──────── DATA SUPPLIED

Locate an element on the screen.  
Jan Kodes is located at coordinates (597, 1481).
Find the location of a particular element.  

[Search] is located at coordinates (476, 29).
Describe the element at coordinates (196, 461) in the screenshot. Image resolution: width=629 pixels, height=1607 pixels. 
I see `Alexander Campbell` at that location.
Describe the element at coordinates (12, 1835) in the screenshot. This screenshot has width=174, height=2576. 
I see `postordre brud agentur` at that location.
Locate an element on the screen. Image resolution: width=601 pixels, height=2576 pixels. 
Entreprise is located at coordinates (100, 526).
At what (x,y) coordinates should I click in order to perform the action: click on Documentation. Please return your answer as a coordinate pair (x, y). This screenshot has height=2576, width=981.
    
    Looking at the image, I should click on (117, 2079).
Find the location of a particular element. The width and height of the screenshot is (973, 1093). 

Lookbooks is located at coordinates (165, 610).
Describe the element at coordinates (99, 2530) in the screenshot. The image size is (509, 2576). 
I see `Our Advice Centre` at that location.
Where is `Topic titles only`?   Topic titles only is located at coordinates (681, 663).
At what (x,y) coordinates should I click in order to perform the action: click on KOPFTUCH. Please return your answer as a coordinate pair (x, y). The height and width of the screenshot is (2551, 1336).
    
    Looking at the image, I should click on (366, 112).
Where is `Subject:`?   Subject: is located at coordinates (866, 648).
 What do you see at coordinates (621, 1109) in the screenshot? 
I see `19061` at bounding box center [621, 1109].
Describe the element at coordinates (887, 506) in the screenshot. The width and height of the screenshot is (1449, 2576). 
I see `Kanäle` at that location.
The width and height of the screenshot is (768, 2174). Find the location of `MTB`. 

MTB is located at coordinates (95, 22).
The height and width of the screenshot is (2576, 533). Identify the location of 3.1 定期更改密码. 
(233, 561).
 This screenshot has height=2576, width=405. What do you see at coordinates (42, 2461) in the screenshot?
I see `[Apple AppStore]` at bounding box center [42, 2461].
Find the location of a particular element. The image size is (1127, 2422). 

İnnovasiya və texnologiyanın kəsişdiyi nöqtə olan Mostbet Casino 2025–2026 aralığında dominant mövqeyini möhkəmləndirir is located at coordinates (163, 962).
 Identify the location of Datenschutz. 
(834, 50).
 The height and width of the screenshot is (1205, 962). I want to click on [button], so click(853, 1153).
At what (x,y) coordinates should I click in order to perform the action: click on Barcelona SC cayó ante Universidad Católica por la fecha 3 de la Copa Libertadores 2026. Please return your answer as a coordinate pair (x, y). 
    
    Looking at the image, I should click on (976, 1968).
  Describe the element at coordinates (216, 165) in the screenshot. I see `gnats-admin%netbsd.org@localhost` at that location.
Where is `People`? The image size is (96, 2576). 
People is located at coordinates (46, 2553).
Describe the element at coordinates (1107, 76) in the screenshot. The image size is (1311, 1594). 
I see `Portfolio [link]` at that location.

────────────────

YOUR GOAL:
Return every record above exactly, line by line.

RESPONSE TO THIS TASK:
Locate an element on the screen.  
Jan Kodes is located at coordinates (597, 1481).
Find the location of a particular element.  

[Search] is located at coordinates (476, 29).
Describe the element at coordinates (196, 461) in the screenshot. Image resolution: width=629 pixels, height=1607 pixels. 
I see `Alexander Campbell` at that location.
Describe the element at coordinates (12, 1835) in the screenshot. This screenshot has width=174, height=2576. 
I see `postordre brud agentur` at that location.
Locate an element on the screen. Image resolution: width=601 pixels, height=2576 pixels. 
Entreprise is located at coordinates (100, 526).
At what (x,y) coordinates should I click in order to perform the action: click on Documentation. Please return your answer as a coordinate pair (x, y). This screenshot has height=2576, width=981.
    
    Looking at the image, I should click on (117, 2079).
Find the location of a particular element. The width and height of the screenshot is (973, 1093). 

Lookbooks is located at coordinates (165, 610).
Describe the element at coordinates (99, 2530) in the screenshot. The image size is (509, 2576). 
I see `Our Advice Centre` at that location.
Where is `Topic titles only`?   Topic titles only is located at coordinates (681, 663).
At what (x,y) coordinates should I click in order to perform the action: click on KOPFTUCH. Please return your answer as a coordinate pair (x, y). The height and width of the screenshot is (2551, 1336).
    
    Looking at the image, I should click on (366, 112).
Where is `Subject:`?   Subject: is located at coordinates (866, 648).
 What do you see at coordinates (621, 1109) in the screenshot? 
I see `19061` at bounding box center [621, 1109].
Describe the element at coordinates (887, 506) in the screenshot. The width and height of the screenshot is (1449, 2576). 
I see `Kanäle` at that location.
The width and height of the screenshot is (768, 2174). Find the location of `MTB`. 

MTB is located at coordinates (95, 22).
The height and width of the screenshot is (2576, 533). Identify the location of 3.1 定期更改密码. 
(233, 561).
 This screenshot has height=2576, width=405. What do you see at coordinates (42, 2461) in the screenshot?
I see `[Apple AppStore]` at bounding box center [42, 2461].
Find the location of a particular element. The image size is (1127, 2422). 

İnnovasiya və texnologiyanın kəsişdiyi nöqtə olan Mostbet Casino 2025–2026 aralığında dominant mövqeyini möhkəmləndirir is located at coordinates (163, 962).
 Identify the location of Datenschutz. 
(834, 50).
 The height and width of the screenshot is (1205, 962). I want to click on [button], so click(853, 1153).
At what (x,y) coordinates should I click in order to perform the action: click on Barcelona SC cayó ante Universidad Católica por la fecha 3 de la Copa Libertadores 2026. Please return your answer as a coordinate pair (x, y). 
    
    Looking at the image, I should click on (976, 1968).
  Describe the element at coordinates (216, 165) in the screenshot. I see `gnats-admin%netbsd.org@localhost` at that location.
Where is `People`? The image size is (96, 2576). 
People is located at coordinates (46, 2553).
Describe the element at coordinates (1107, 76) in the screenshot. The image size is (1311, 1594). 
I see `Portfolio [link]` at that location.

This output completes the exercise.